Tout le monde a entendu la mise en cause que vous avez faite de la responsabilité de l’exécutif départemental qui était en place jusqu’en mars 2015. La comptabilité publique est fondée sur deux fonctions : celle de l’ordonnateur (le président du conseil général (nouveau nom du conseil départemental) et celle du comptable public.
Comment en est-on arrivé à la situation présente de cette masse d’impayés ? Comment expliquer les retards des paiements, les glissements continus d’un mois sur l’autre, d’une année sur l’autre ? Comment expliquer que personne ne soit intervenu ? Il y a une double responsabilité, celle des services de l’ordonnateur et celle des services du comptable.
La responsabilité de l’État, représenté par le contrôle de légalité, par le comptable public, par la Chambre régionale des Comptes n’est-elle pas infiniment plus lourde que celle de l’ordonnateur ?
François DUROVRAY. « C’est la raison pour laquelle j’ai déposé plainte auprès du Procureur de la République pour que la lumière soit faite. Lorsque j’en discute avec le préfet ou avec le président de la Chambre régionale des comptes, ils me disent que c’était difficilement détectable puisque qu’ils n’étaient pas saisis de relances et que les factures finissaient par être payées… de plus en plus tard.
Le président de la Chambre régionale des comptes, c’est tout juste s’il ne dit pas qu’on ne s’est pas rencontré. Il a sorti des tableaux que je n’ai jamais vus. Il dit « On aurait dû se rendre compte qu’il y avait des problèmes chez vous ».
Toutes les collectivités publiques en France ont des trésoreries larges en début d’année et plutôt tendues en fin d’année. Or chez nous, au Conseil général de l’Essonne, c’était l’inverse : la trésorerie était tendues en début d’année et larges en fin d’année. On aurait du être alertés par cette situation.
Maintenant je ne suis pas à la place de la Chambre régionale des comptes. Je ne suis pas juge, ni même censeur. Je laisse au Procureur de la République le soin de donner la suite qu’il souhaite à la plainte que j’ai déposée au nom du département ».
LA FIN DES RETARDS DE PAYEMENT ?
Une telle situation peut-elle se renouveler ? François DUROVRAY indique qu’à l’ordre du jour de la séance publique du 11 avril 2016 figure une délibération permettant au Conseil départemental de l’Essonne d’être candidat à une procédure de certification des comptes. « Je me suis engagé pour que la situation ne se renouvelle pas. La certification des comptes n’est pas obligatoire pour les collectivités territoriales. Elle est ouverte par la loi « NOTRe » (Loi du 7 août 2015 portant nouvelle organisation territoriale de la République, JO du 8 août 2015), et je propose de nous engager dans ce processus ».
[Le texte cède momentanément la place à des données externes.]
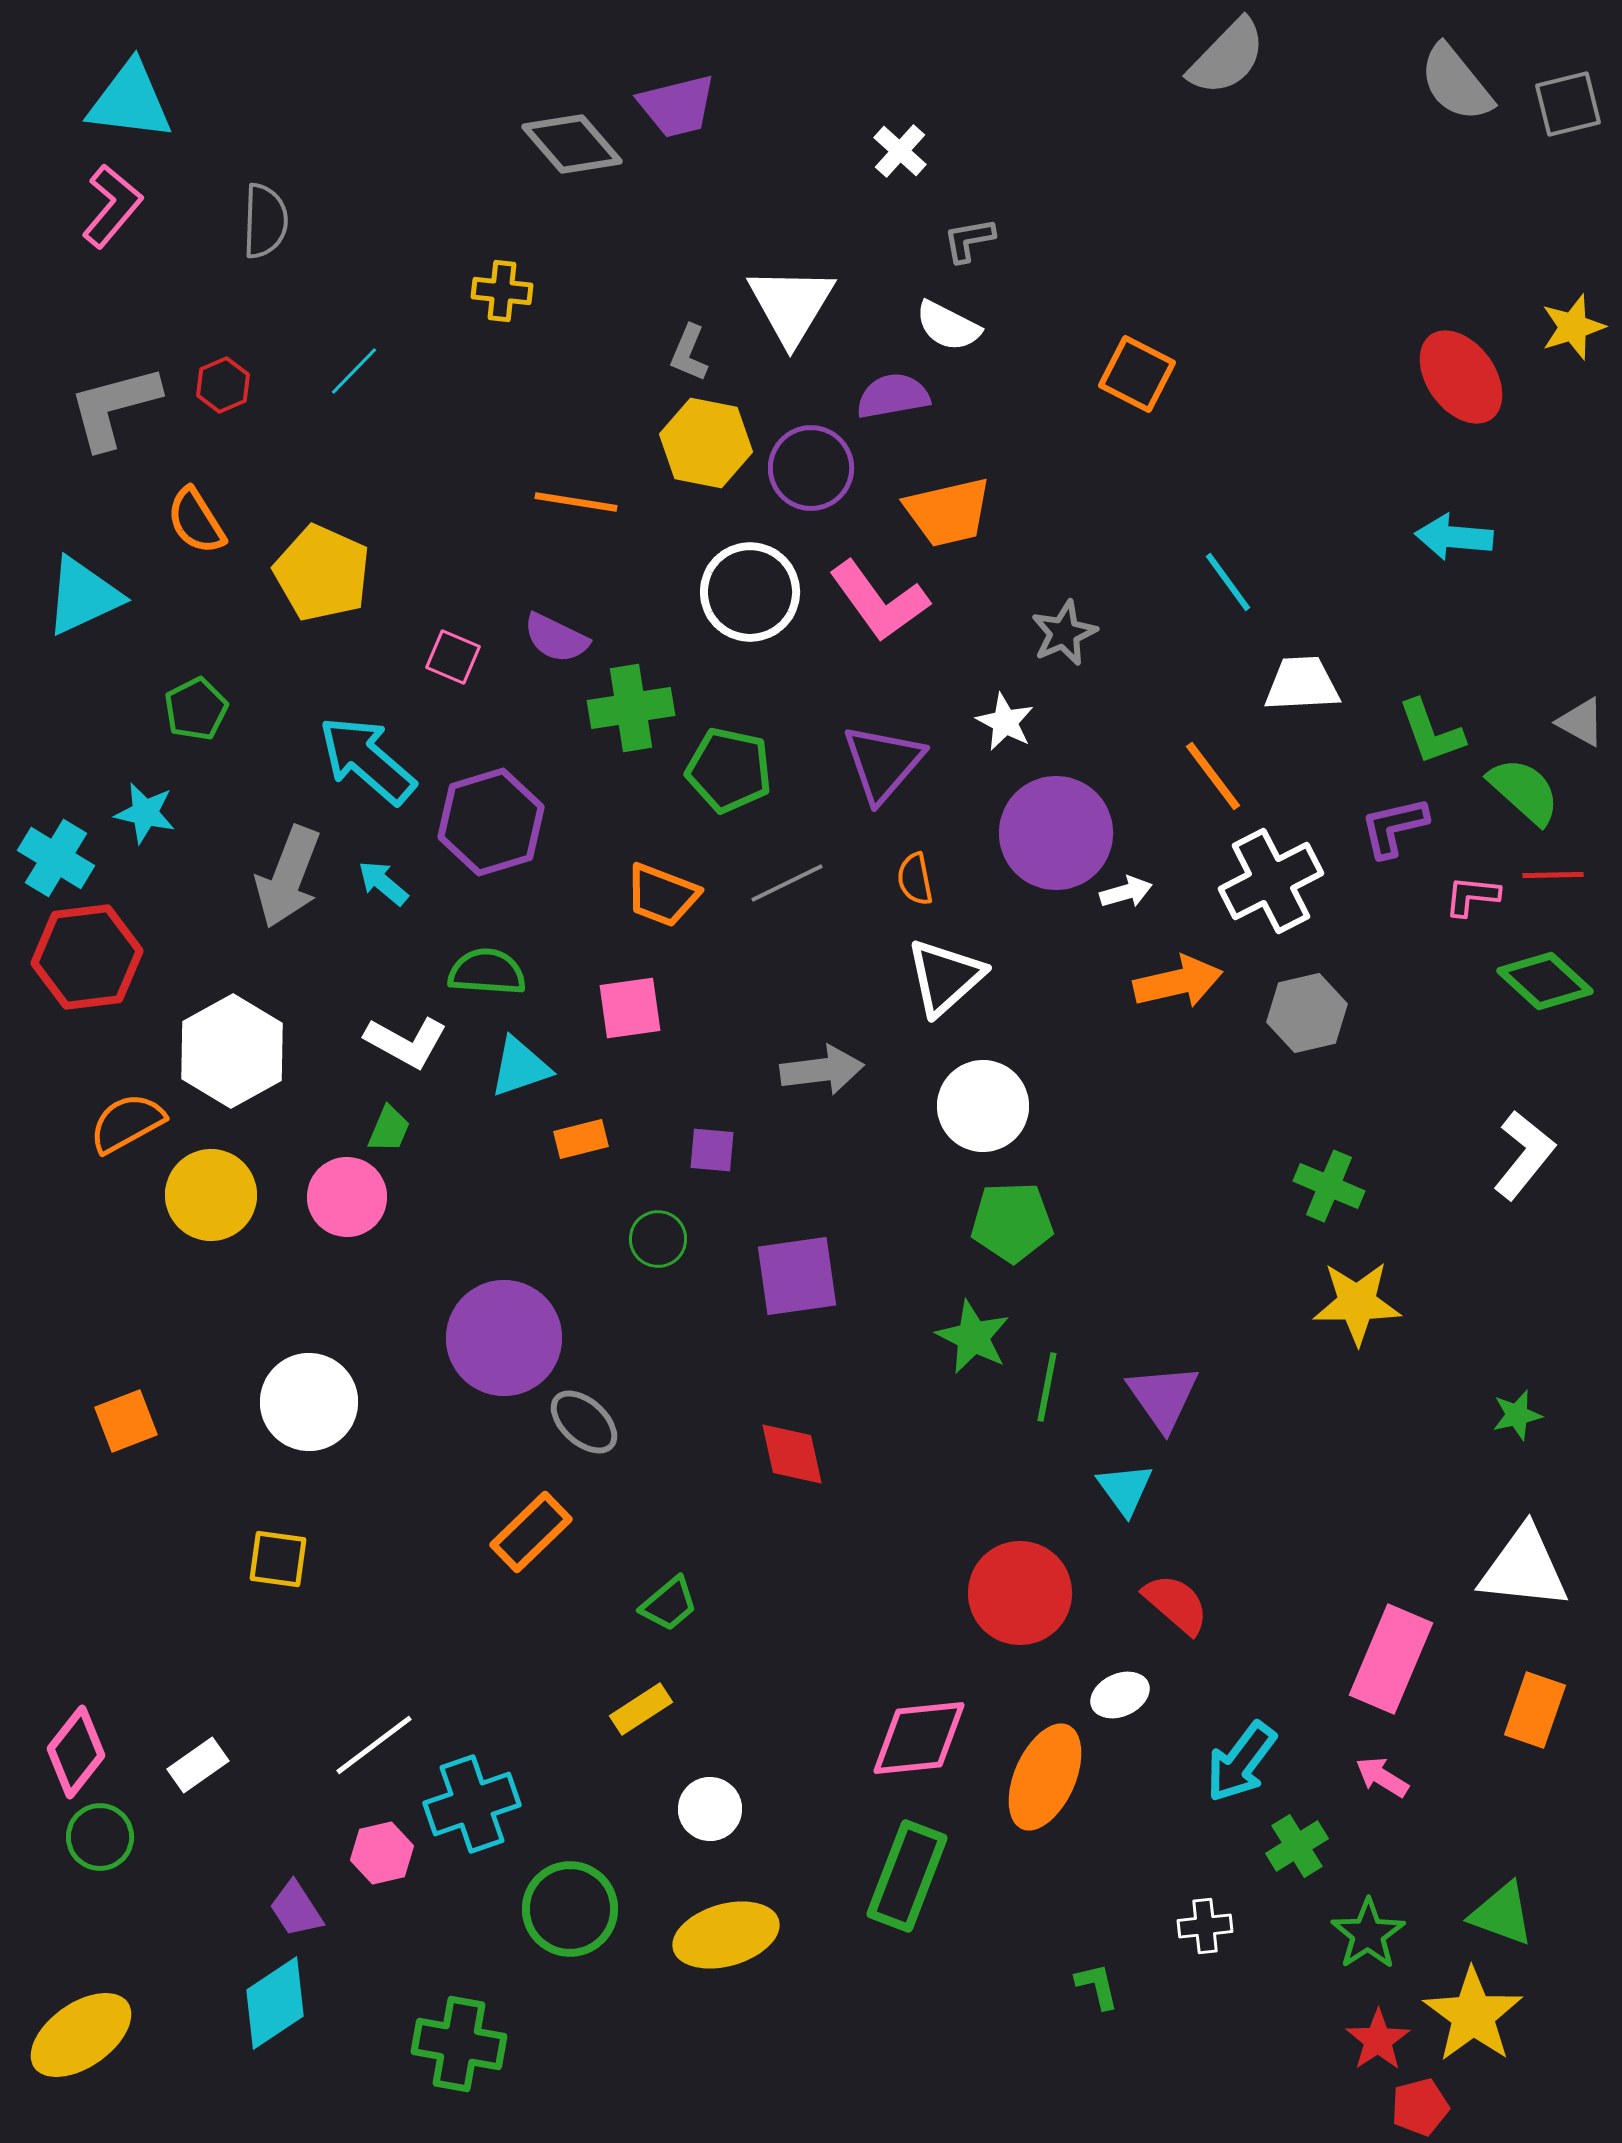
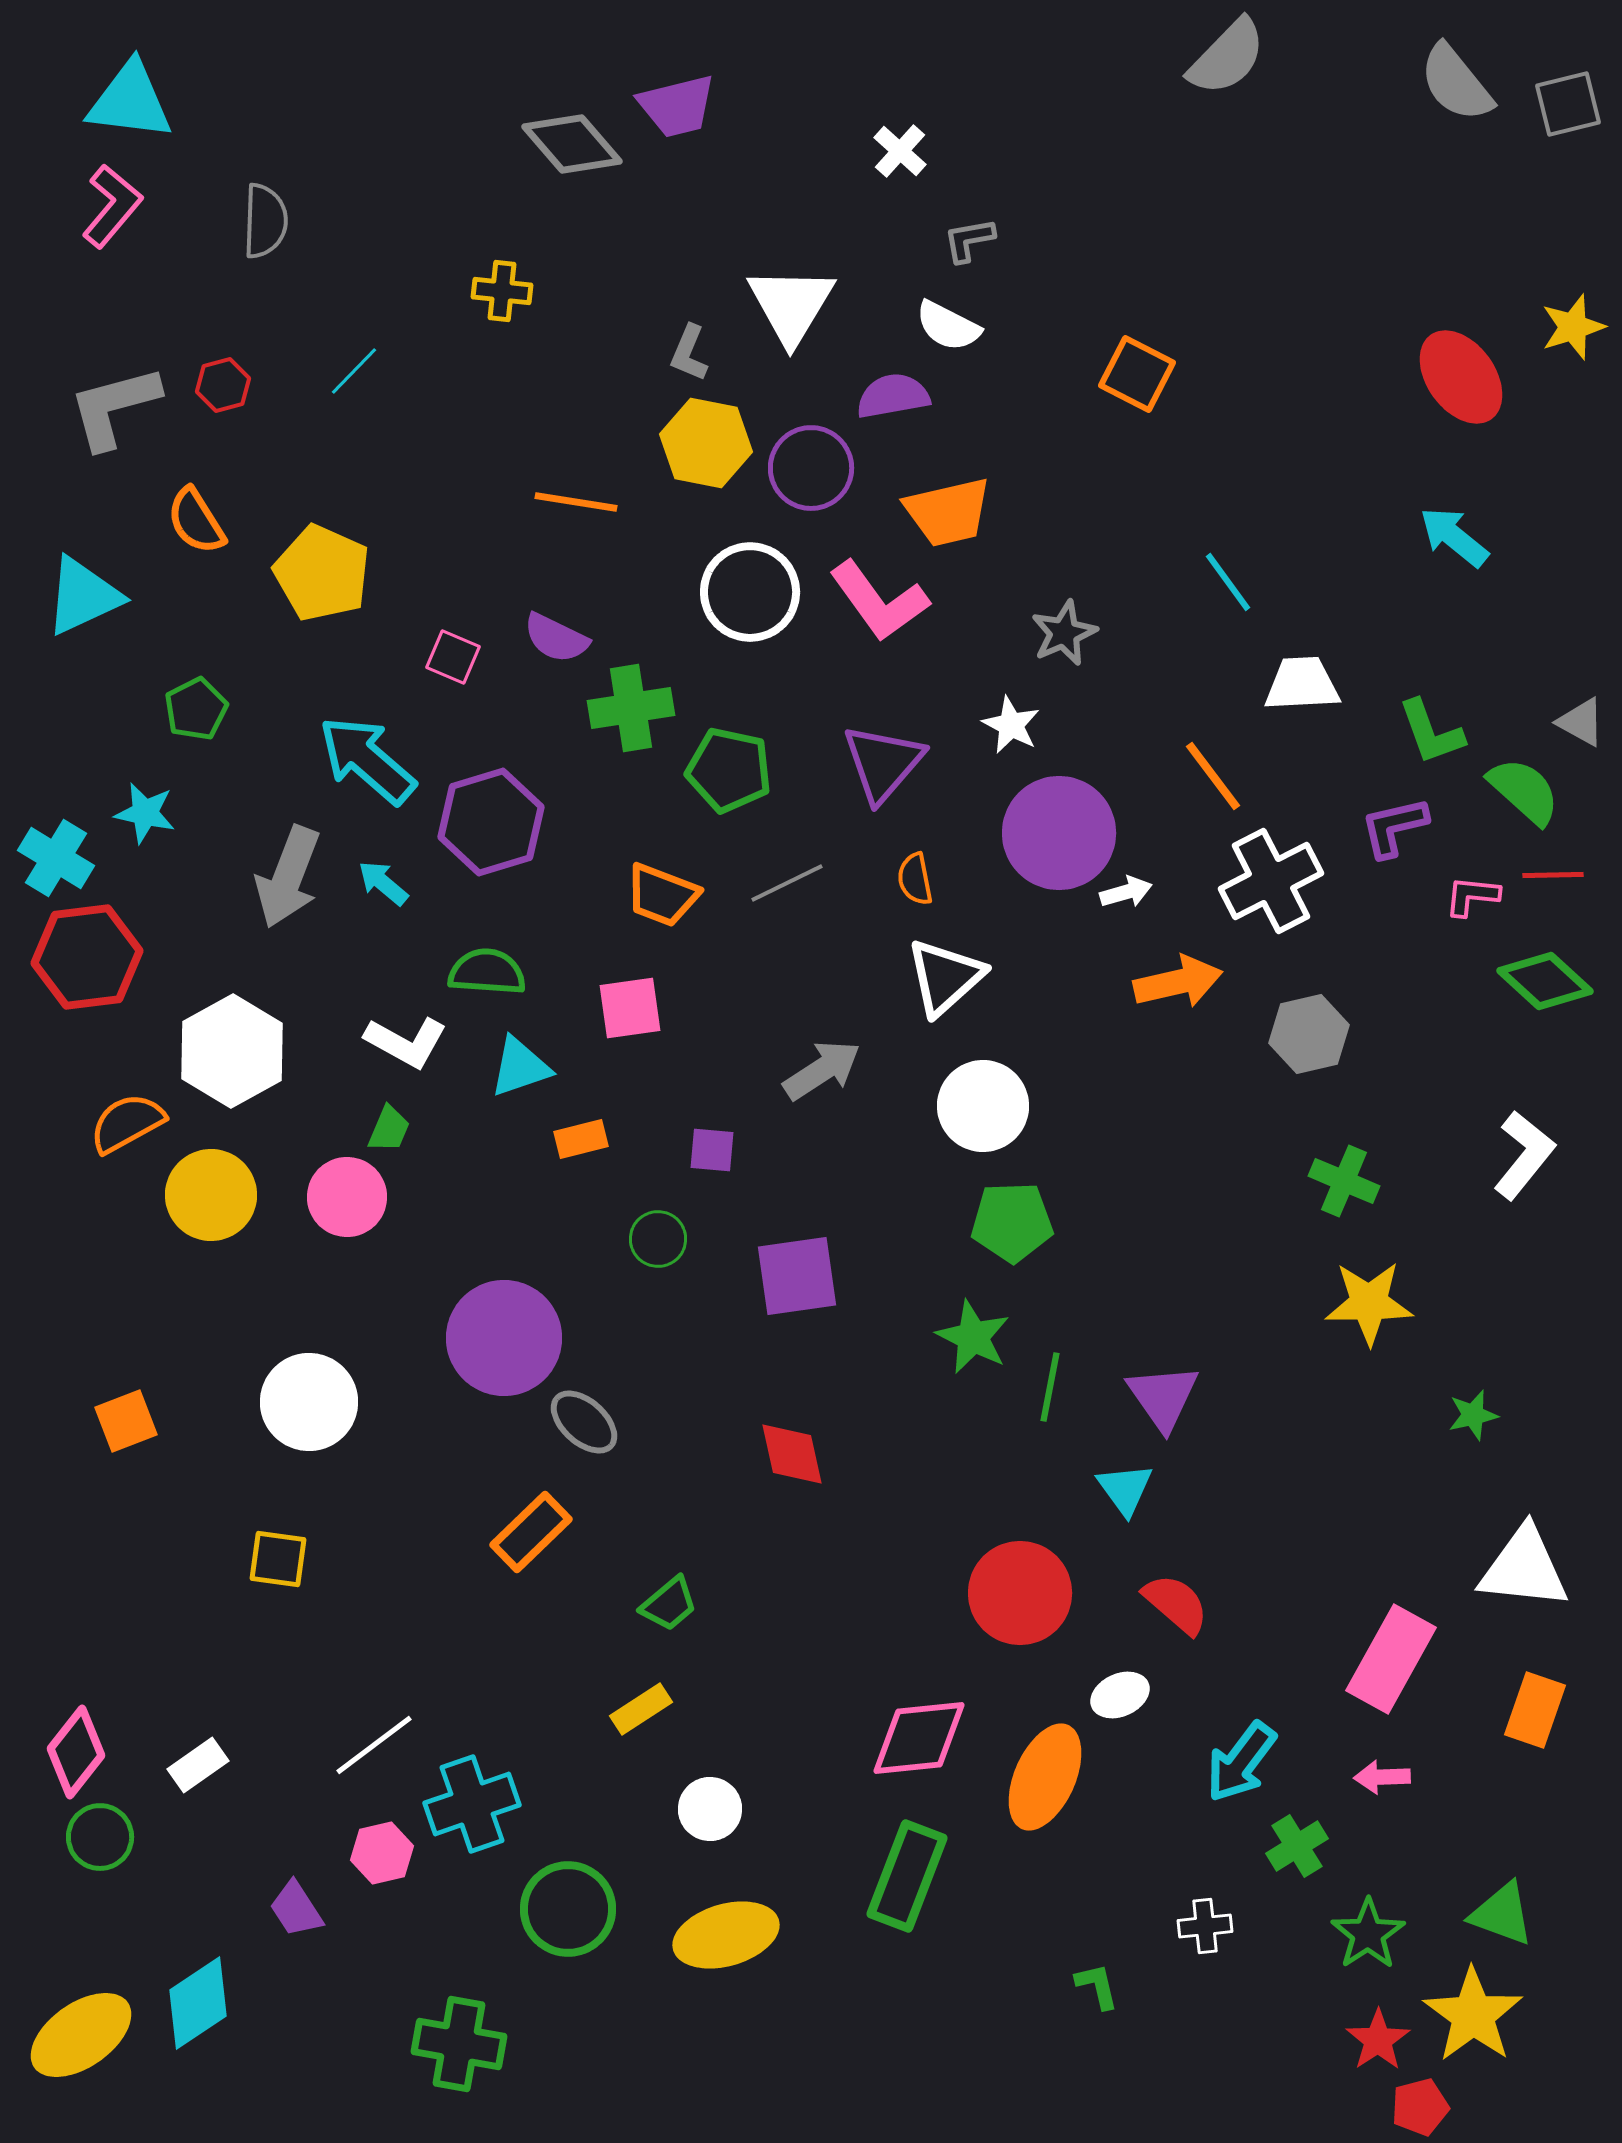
red hexagon at (223, 385): rotated 8 degrees clockwise
cyan arrow at (1454, 537): rotated 34 degrees clockwise
white star at (1005, 722): moved 6 px right, 3 px down
purple circle at (1056, 833): moved 3 px right
gray hexagon at (1307, 1013): moved 2 px right, 21 px down
gray arrow at (822, 1070): rotated 26 degrees counterclockwise
green cross at (1329, 1186): moved 15 px right, 5 px up
yellow star at (1357, 1303): moved 12 px right
green line at (1047, 1387): moved 3 px right
green star at (1517, 1415): moved 44 px left
pink rectangle at (1391, 1659): rotated 6 degrees clockwise
pink arrow at (1382, 1777): rotated 34 degrees counterclockwise
green circle at (570, 1909): moved 2 px left
cyan diamond at (275, 2003): moved 77 px left
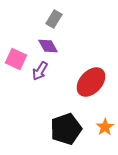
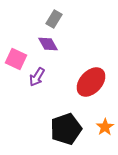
purple diamond: moved 2 px up
purple arrow: moved 3 px left, 6 px down
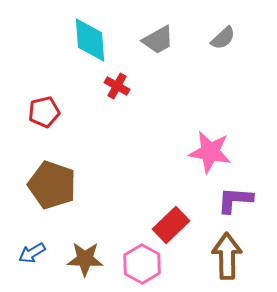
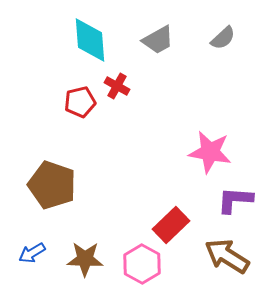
red pentagon: moved 36 px right, 10 px up
brown arrow: rotated 57 degrees counterclockwise
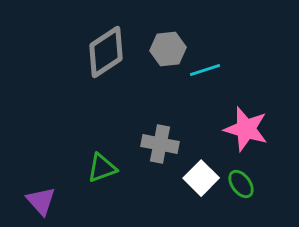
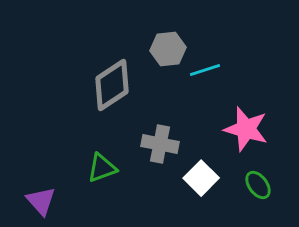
gray diamond: moved 6 px right, 33 px down
green ellipse: moved 17 px right, 1 px down
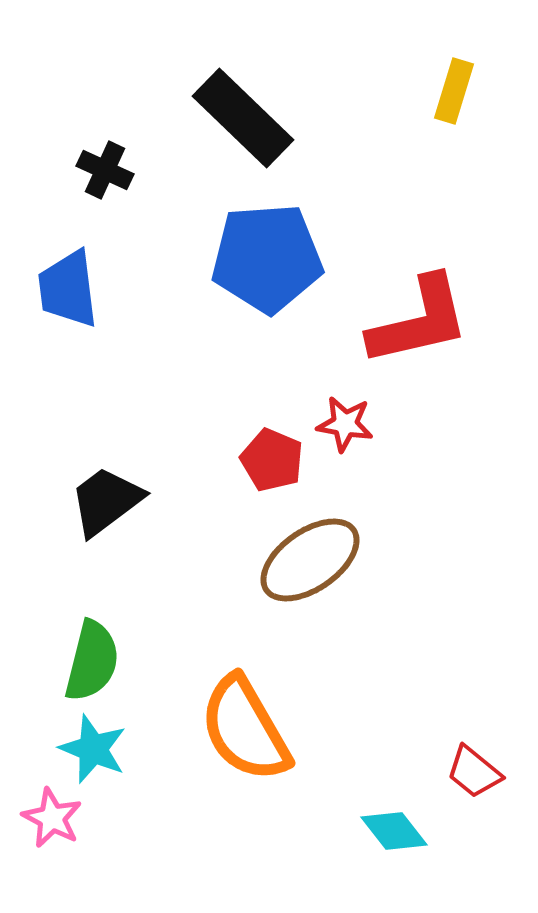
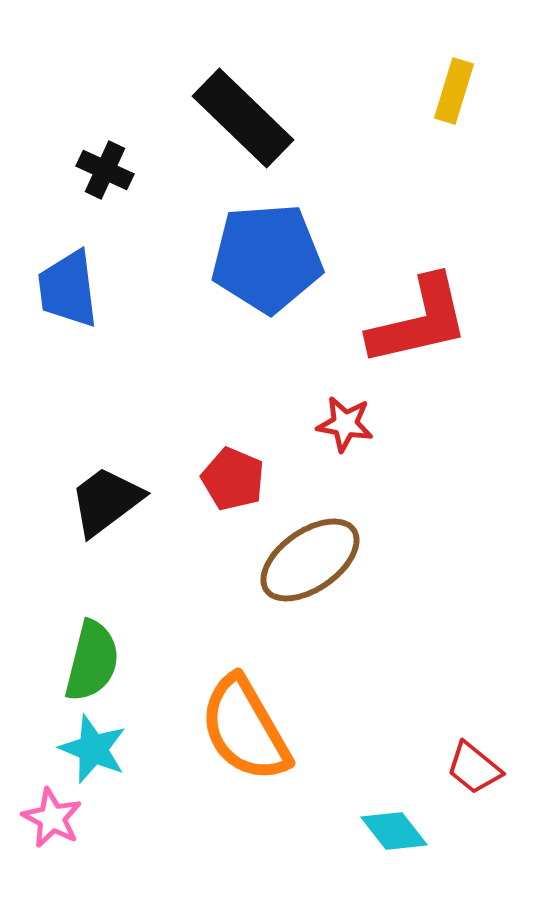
red pentagon: moved 39 px left, 19 px down
red trapezoid: moved 4 px up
RENDRE PLUS CLAIRE LA CHOSE POLITIQUE
La fonction sur laquelle nous nous interrogeons ici n’est pas imaginaire. Elle est concrète, et identifiée comme étant celle du politiste. Nicolas ROUILLOT définit le politiste comme un individu qui se spécialise dans l’étude des sciences politiques. « Ce n’est ni un moraliste, ni un philosophe mais un analyste qui cherche à rendre plus claire la chose publique ». (2)
Vaste et ambitieux projet que celui de vouloir rendre plus claire la chose politique. Il suppose que le politiste dispose des moyens d’interrogation et d’interpellation des actes et des pratiques publiques. Agathe CAGÉ fixe deux finalités à un tel projet. « Par les objets qui sont les siens (institutions, décision publique, partis politiques, élections, mouvements sociaux, etc.), le politiste, bien plus que tout autre chercheur en sciences humaines et sociales, interroge quasi quotidiennement dans son travail son choix de la réflexivité face à celui de l’action. » (3)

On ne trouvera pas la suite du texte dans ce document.